We like to Party!” blares over the arena speakers as Phil Kessel floats into the Penguins’ zone during a pre-game warmup drill. He drops a pass to Carl Hagelin, skates toward the net, then curls up the boards and stops just short of the centre line. Kessel pauses there for a few beats and watches the Philadelphia Flyers, his opposition tonight. Then, with three minutes left on the clock, he apparently decides he’s nice and warm. Kessel is the first player to leave the ice.

The two other Penguins who ranked among the top-10 in league scoring last season have slightly different pre-game habits.

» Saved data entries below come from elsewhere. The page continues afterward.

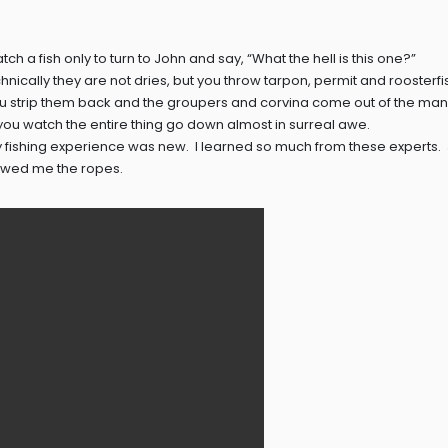
tch a fish only to turn to John and say, “What the hell is this one?”
echnically they are not dries, but you throw tarpon, permit and roosterfis
ou strip them back and the groupers and corvina come out of the ma
 you watch the entire thing go down almost in surreal awe.
fly fishing experience was new. I learned so much from these experts.
owed me the ropes.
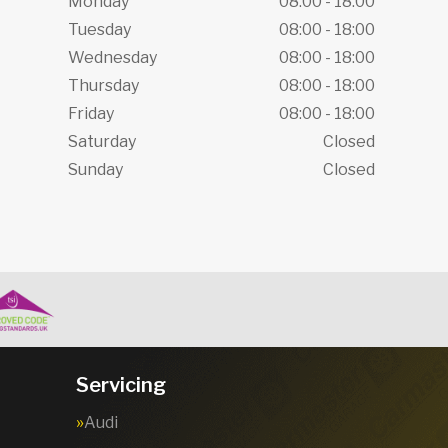
Monday
08:00 - 18:00
Tuesday
08:00 - 18:00
Wednesday
08:00 - 18:00
Thursday
08:00 - 18:00
Friday
08:00 - 18:00
Saturday
Closed
Sunday
Closed
Servicing
Audi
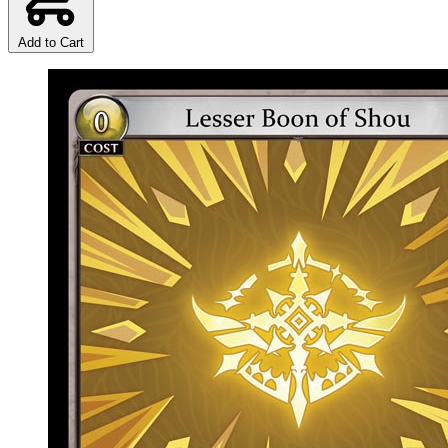
Add to Cart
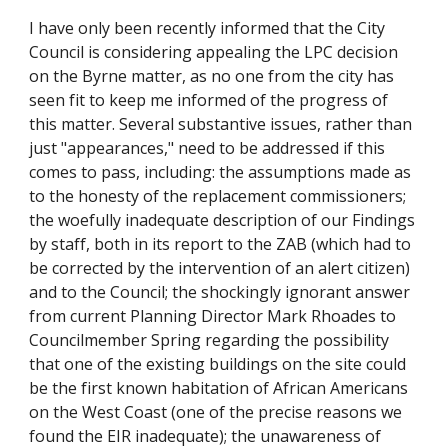
I have only been recently informed that the City
Council is considering appealing the LPC decision
on the Byrne matter, as no one from the city has
seen fit to keep me informed of the progress of
this matter. Several substantive issues, rather than
just "appearances," need to be addressed if this
comes to pass, including: the assumptions made as
to the honesty of the replacement commissioners;
the woefully inadequate description of our Findings
by staff, both in its report to the ZAB (which had to
be corrected by the intervention of an alert citizen)
and to the Council; the shockingly ignorant answer
from current Planning Director Mark Rhoades to
Councilmember Spring regarding the possibility
that one of the existing buildings on the site could
be the first known habitation of African Americans
on the West Coast (one of the precise reasons we
found the EIR inadequate); the unawareness of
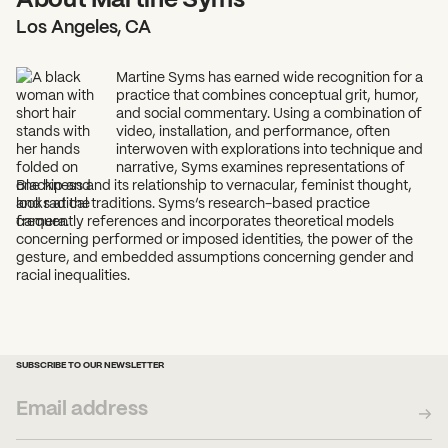
Los Angeles, CA
Martine Syms has earned wide recognition for a
practice that combines conceptual grit, humor,
and social commentary. Using a combination of
video, installation, and performance, often
interwoven with explorations into technique and
narrative, Syms examines representations of
Blackness and its relationship to vernacular, feminist thought,
and radical traditions. Syms’s research-based practice
frequently references and incorporates theoretical models
concerning performed or imposed identities, the power of the
gesture, and embedded assumptions concerning gender and
racial inequalities.
SUBSCRIBE TO OUR NEWSLETTER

As time ticks down, Sidney Crosby fires a couple final shots on an empty net. The captain would be the last player out here, but instead that distinction is reserved for his teammate, Evgeni Malkin. A few lonely seconds after Crosby’s departure, Malkin is joined on the ice by Pittsburgh’s head trainer, Chris Stewart. Malkin shoots a puck off Stewart’s foot, like he does before every game, and then he heads to the dressing room.

There are things you come to expect from athletes who are the best of the best, like pre-game routines born for bizarre reasons only their elite authors can truly comprehend. And so, when Jamie Oleksiak joined these Pittsburgh Penguins last December, he was a little surprised at the behaviour of one of the team’s stars. Kessel, Oleksiak discovered, is a different bird. “What he does is unique to hockey players, and it definitely has its advantages,” the towering defenceman says. He points out Kessel isn’t one for superstitions or routines like most, but rather, “he just listens to his body,” which must explain why No. 81 is an iron man who hasn’t missed a single game in eight seasons. Says a grinning Oleksiak: “Rest is a weapon, right?”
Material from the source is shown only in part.